Filter the entries, keeping every line with the word "Call".

● Materials provided
----

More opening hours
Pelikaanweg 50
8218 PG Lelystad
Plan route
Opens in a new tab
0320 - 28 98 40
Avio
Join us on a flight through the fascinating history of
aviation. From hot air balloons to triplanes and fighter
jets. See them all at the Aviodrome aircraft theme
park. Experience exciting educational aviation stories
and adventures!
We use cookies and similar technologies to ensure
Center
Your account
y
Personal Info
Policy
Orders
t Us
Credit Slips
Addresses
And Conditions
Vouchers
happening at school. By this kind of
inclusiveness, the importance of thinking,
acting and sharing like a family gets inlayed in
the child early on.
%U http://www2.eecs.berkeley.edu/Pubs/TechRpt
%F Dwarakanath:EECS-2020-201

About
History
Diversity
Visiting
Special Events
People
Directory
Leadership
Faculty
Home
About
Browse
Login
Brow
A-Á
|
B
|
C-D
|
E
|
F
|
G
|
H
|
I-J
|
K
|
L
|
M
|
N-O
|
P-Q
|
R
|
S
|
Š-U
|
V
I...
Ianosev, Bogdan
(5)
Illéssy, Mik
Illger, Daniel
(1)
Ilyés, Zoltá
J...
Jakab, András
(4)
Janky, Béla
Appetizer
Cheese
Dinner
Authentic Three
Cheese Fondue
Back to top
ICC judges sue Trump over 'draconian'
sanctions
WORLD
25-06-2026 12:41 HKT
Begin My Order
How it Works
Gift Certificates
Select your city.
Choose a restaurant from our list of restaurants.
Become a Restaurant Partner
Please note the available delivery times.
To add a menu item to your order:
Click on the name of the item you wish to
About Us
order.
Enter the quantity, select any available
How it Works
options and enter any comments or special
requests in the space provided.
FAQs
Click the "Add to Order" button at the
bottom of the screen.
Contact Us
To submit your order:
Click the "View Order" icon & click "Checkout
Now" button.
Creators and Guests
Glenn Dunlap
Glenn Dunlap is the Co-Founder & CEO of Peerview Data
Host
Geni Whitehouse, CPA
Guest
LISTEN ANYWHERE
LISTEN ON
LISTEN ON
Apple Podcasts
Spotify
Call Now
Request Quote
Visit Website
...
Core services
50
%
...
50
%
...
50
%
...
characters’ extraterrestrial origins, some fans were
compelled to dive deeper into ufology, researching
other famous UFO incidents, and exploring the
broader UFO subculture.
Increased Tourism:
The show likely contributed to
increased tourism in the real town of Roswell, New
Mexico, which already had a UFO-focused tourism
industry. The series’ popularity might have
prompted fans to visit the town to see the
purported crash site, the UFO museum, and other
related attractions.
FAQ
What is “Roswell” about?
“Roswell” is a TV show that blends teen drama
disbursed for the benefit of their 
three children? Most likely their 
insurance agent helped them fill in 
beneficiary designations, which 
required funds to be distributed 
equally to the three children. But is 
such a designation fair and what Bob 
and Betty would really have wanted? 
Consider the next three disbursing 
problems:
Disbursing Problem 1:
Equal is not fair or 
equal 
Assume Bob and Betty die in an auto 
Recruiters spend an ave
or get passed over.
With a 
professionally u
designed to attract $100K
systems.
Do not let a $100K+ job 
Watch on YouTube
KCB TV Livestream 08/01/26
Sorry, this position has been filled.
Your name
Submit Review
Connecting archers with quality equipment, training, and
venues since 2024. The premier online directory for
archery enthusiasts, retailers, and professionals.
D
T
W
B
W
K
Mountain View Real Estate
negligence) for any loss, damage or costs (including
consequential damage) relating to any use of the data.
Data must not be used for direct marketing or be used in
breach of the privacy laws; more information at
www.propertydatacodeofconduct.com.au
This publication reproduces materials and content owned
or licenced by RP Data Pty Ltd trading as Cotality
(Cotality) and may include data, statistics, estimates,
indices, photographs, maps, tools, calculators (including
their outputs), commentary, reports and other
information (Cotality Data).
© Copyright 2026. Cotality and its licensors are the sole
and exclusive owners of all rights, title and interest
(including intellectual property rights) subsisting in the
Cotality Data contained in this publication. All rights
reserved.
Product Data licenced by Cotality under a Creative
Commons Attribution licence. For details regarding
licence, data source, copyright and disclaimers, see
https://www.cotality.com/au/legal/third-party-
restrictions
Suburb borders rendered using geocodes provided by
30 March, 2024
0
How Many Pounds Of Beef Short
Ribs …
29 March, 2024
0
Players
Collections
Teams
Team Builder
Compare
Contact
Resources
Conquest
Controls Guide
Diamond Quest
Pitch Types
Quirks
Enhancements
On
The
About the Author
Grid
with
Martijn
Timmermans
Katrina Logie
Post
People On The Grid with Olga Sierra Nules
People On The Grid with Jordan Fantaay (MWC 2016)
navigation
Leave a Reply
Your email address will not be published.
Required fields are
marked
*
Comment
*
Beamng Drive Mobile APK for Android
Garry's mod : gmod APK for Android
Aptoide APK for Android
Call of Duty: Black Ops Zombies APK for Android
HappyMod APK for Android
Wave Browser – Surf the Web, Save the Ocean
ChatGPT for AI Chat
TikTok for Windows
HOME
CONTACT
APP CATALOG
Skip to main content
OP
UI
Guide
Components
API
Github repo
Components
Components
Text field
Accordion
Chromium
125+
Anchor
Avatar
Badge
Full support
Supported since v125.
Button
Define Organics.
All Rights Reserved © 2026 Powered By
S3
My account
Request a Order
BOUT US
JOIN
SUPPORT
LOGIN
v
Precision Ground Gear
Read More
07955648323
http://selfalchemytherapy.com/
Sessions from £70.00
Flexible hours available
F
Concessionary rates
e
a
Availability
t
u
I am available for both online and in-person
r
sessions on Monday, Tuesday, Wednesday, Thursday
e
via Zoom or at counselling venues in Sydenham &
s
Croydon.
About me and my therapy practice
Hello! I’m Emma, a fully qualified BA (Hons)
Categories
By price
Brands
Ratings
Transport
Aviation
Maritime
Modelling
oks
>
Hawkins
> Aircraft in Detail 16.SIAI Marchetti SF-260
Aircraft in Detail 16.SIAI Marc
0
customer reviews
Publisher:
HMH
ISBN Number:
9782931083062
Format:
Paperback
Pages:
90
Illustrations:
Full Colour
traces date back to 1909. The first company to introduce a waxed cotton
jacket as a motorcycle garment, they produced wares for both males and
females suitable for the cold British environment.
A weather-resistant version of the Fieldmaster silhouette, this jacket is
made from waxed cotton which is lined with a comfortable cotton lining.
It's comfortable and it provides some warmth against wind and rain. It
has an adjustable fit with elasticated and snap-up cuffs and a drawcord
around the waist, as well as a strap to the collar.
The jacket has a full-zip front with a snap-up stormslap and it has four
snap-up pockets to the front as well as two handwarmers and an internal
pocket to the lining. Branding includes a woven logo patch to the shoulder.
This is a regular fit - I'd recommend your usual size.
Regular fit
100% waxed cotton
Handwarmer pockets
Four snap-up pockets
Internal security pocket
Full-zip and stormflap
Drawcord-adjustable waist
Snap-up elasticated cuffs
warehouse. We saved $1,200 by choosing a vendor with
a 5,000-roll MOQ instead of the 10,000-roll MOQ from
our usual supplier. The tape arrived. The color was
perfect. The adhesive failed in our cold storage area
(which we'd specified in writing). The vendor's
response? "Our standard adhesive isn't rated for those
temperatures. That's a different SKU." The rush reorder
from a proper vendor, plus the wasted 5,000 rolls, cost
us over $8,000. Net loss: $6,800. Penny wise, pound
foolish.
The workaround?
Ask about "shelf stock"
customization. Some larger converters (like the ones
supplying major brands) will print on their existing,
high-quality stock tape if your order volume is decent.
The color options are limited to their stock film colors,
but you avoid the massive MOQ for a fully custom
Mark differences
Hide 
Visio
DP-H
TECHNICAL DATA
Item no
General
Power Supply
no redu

----

● Output for this exercise
Call Now
Call of Duty: Black Ops Zombies APK for Android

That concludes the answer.